Church tradition was assessed using a 7-point bipolar scale labelled ‘Anglo-Catholic’ at one end and ‘Evangelical’ at the other. It has been shown to predict well a wide range of differences in belief and practice in the church of England (Randall 2005; Village 2012b) and was used to identify Anglo-Catholic (scoring 1–2), Broad Church (3–5) and Evangelical (6–7) respondents. Anglo-Catholic and Evangelical were used as dummy variables in the regression analyses.

Contextual Variables

Location was measured by a single item with three responses: ‘rural’, ‘town/suburb’, and ‘inner city’. The first and last categories were used as dummy variables in regression analyses. Ordination status was considered a proxy for different roles and status within the church context (1 = clergy, 0 = laity). Respondents were also asked how many others lived in their household and we used the number of children under 13 years old as a measure of likely parenting pressures during lockdown. The survey also included questions related to experiences of the virus itself: whether someone had definitely had the virus and whether they had to self-isolate for other reasons. These two variables were included in initial analyses but excluded from the regressions as they showed no correlation with affect balance.

Sources of Support

Perceived level of support was assessed by two sets of items listing various possible sources of support, one designed for those who received ministry and one for those who gave ministry during lockdown. The two groups were not the same as laity versus clergy, because some retired clergy did not minister during lockdown, and the Church of England has a large number of lay ministers. Clergy comprised 6% of 2567 who received ministry and 61% of 1882 who gave ministry. Items were presented in a grid and participants were asked to tick an answer only for those sources of support that they used during lockdown because not all sources (such as medical or social services) would be applicable to everyone. Each item had three levels of support: ‘none’, ‘some’, and ‘well supported’, which were scored 1–3 and treated as ordinal variables.
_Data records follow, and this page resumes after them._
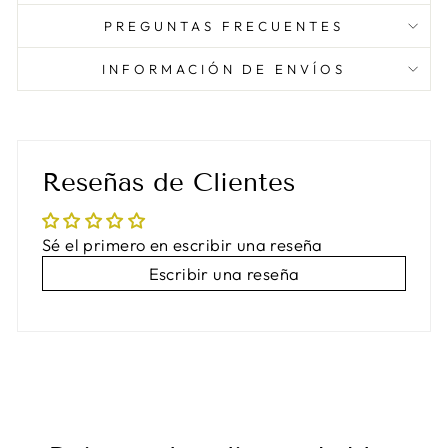
PREGUNTAS FRECUENTES
INFORMACIÓN DE ENVÍOS
Reseñas de Clientes
Sé el primero en escribir una reseña
Escribir una reseña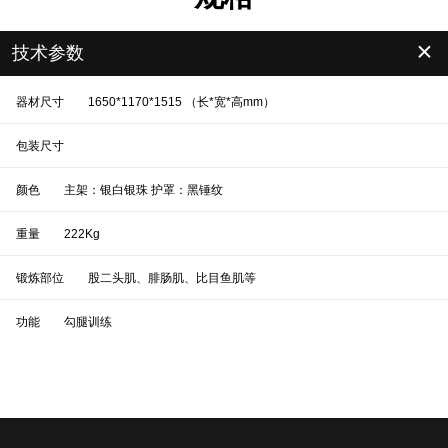
＋
技术参数
器材尺寸
1650*1170*1515 （长*宽*高mm）
包装尺寸
颜色
主架：银白银珠 护罩：黑锤纹
重量
222Kg
锻炼部位
股二头肌、腓肠肌、比目鱼肌等
功能
勾腿训练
In this analysis, the sources for those receiving ministry were household, family elsewhere, friends, neighbours, local clergy, local congregation, your diocese, and the Church nationally. The sources for those giving ministry were household, ministry team, congregation, IT experts, members of the public, your diocese, your bishop, and the Church nationally. For each set of participants, only those for whom all sources were applicable were included in the sample, which amounted to 1605 (63%) of those receiving ministry, and 1139 (61%) of those giving ministry. This allowed a fairer comparison of the relative efficacy of sources of support.

Analysis

The first stage of analysis was to use bivariate correlation on the whole sample to explore how affect balance varied with the predictor variables and the extent to which predictor variables were correlated among themselves. The second stage was to use hierarchical linear regression to test the effects of predictors after allowing for others in the model. The rationale behind the nested models was to enter variables related to individual differences in the first three models (sex, age, and personality variables), then those related to religious expression (church tradition), and finally those related to context and role (rural, inner city, ordination status, and children). The third stage of analysis used the two subsets of the sample to explore the relationship between perceived support and affect balance. The aim was to identity sources of support that seemed most important in promoting psychological well-being. For each group (receiving and giving ministry) bivariate correlations were based on Spearman’s rank test because the support data were ordinal. Multiple regression was then used to identify the sources of support than were significant predictors of affect balance after allowing for the effects of all other sources.

Results

Predictors of Affect Balance

Affect balance was correlated with 11 of the 13 predictor variables (Table 2). The exceptions were sex and ordination status. As might be expected, the strongest correlation was a negative relationship with neuroticism (r = − .34, p < .001), suggesting those who generally suffered from emotional lability showed the poorest well-being outcomes during lockdown. There was a positive correlation with age (r = .18, p <.001), suggesting older people found life easier during lockdown, despite being more susceptible to harm if they did catch the virus. Predictor variables were correlated among themselves in ways that might be expected from previous studies. For example, the higher preference for feeling over thinking among women compared to men is a widespread phenomenon (Kendall 1998; Myers et al. 1998) and was evident in this sample (r = .18, p < .001). Other correlations probably reflected structural patterns in the Church, such as the higher proportion of women among the laity compared with the clergy, the young age profile of Evangelicals, and the tendency for Anglo-Catholic churches to be in towns or cities more than in the countryside. The correlations suggested that multiple regression was necessary to identify the main effect of predictor variables after controlling for other factors.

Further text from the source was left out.